Khan was charged with the offence of being knowingly concerned in the
fraudulent evasion of the prohibition on the import of a class A drug. He
argued that the tape-recording was inadmissible evidence because the
bugging was not authorised by law, it involved trespass to the property,
and there was no other evidence against him. But the judge decided that the
unlawful means used to obtain the evidence did not prevent the prosecution
from relying on it. In the light of that ruling, Khan pleaded guilty and
was sentenced to three years' imprisonment.

In 1996 the House of Lords dismissed Khan's appeal. Lord Nolan commented
that it was "astonishing" that there was no statutory system regulating the
use of surveillance devices by the police, a defect in English law that has
since been remedied by the Police Act 1997. But, Lord Nolan concluded, the
fact that the police had breached the privacy of Khan and acted unlawfully
did not make the evidence obtained inadmissible. Whether the evidence could
be used depended upon its effect on the fairness of the trial, and not on
the irregular or illegal steps taken by the police.

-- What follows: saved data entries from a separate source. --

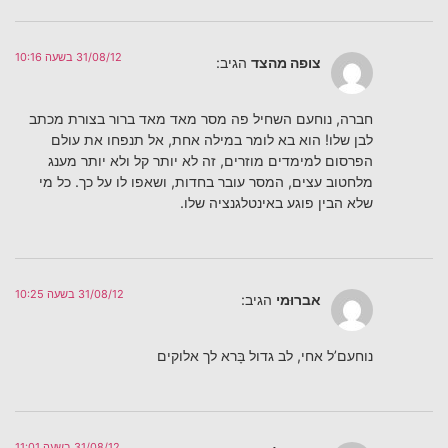
31/08/12 בשעה 10:16
צופה מהצד
הגיב:
חברה, נוחעם השחיל פה מסר מאד מאד ברור בצורת מכתב
לבן שלו! הוא בא לומר במילה אחת, אל תנפחו את עולם
הפרסום למימדים מוזרים, זה לא יותר קל ולא יותר מענג
מלחטוב עצים, המסר עובר בחדות, ושאפו לו על כך. כל מי
שלא הבין פוגע באינטלגנציה שלו.
31/08/12 בשעה 10:25
אברוּמי
הגיב:
נוחעם’ל אחי, לב גדול בָּרא לך אלוקים
31/08/12 בשעה 11:01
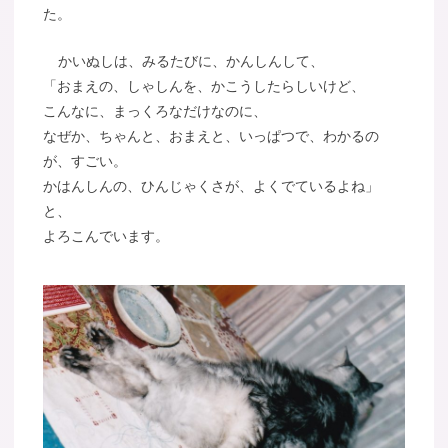
た。
かいぬしは、みるたびに、かんしんして、
「おまえの、しゃしんを、かこうしたらしいけど、
こんなに、まっくろなだけなのに、
なぜか、ちゃんと、おまえと、いっぱつで、わかるの
が、すごい。
かはんしんの、ひんじゃくさが、よくでているよね」
と、
よろこんでいます。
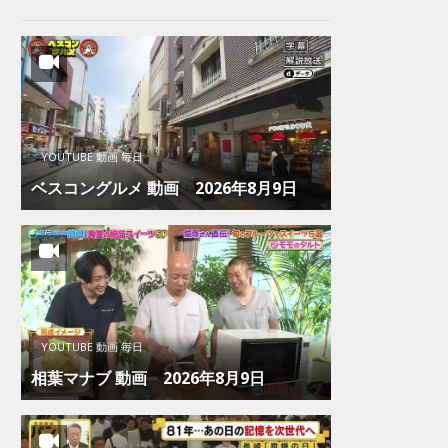
YOUTUBE 動画 毎日
ベスコングルメ 動画 2026年8月9日
YOUTUBE 動画 毎日
相葉マナブ 動画 2026年8月9日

The trial judge was entitled to rule that the use of the evidence did not
make the trial unfair.

Lord Nolan added that he had reached these conclusions "with relief", as it
would be "a strange reflection on our law" if a man who admitted his
participation in the illegal importation of a large quantity of heroin
should have his conviction set aside on the ground that his privacy had
been invaded.

Khan has considerable difficulty in seeking to persuade the judges of the
European Court to take a different view. In Schenk v Switzerland in 1988,
the Court dismissed a complaint that it was a breach of the right to a fair
criminal trial, as guaranteed by Article 6 of the European Convention on
Human Rights, for the prosecution to rely on an unlawfully obtained
recording of a telephone conversation.

The court said that Article 6 does not lay down any rules on the
admissibility of evidence, which is primarily a matter for regulation under
national law. Therefore, there is no general principle that unlawfully
obtained evidence must be excluded. The task of the European Court is
simply to ascertain whether the trial as a whole was fair. It sufficed that
the defendant knew, at the time of the trial, that the recording was
unlawful and had an opportunity to challenge its admissibility in the
domestic court.

Three main arguments are being advanced on behalf of Khan for departing
from Schenk and finding a breach of Article 6. First, that English law
provides no effective procedure for challenging the admissibility of
evidence obtained in breach of the right to privacy as guaranteed by
Article 8 of the Convention. Secondly, the present case involved a
fundamental defect in that there was, at the time, no statutory regulation
of listening devices. And thirdly, that the tape-recording was the only
evidence against Khan.

None of these arguments is likely to succeed unless the European Court is
persuaded to adopt the "exclusionary rule" that applies, subject to
exceptions, in American law: that evidence obtained by the Government in
violation of a defendant's constitutional rights may not be used by the
prosecution in a criminal trial. The principle is based on the theory that
it is a central function of the courts to encourage lawful action by the
State. Or as Mr Justice Holmes suggested in 1928, it is "a less evil that
some criminals should escape than that the Government should play an
ignoble part".

The European Court is unlikely to adopt that approach. Article 6 is
concerned with a fair trial, not with ensuring the achievement of other
objectives, however laudable they may be. The means by which evidence was
obtained is relevant to the fairness of the trial, but is not the only
relevant factor.

As Mr Justice Cardozo explained for the US Supreme Court in 1933, the rules
of evidence are framed "for ordinary minds, and not for psychoanalysts".
They usually have their source "in considerations of administrative
convenience, of practical expediency, and not in rules of logic".

It will be a surprise if, on this occasion, the expediency of English law
is found to violate human rights.

The author is a practising barrister and a Fellow of All Souls College,
Oxford. He is the editor, with Lord Lester of Herne Hill, QC, of the
textbook Human Rights Law and Practice (Butterworths).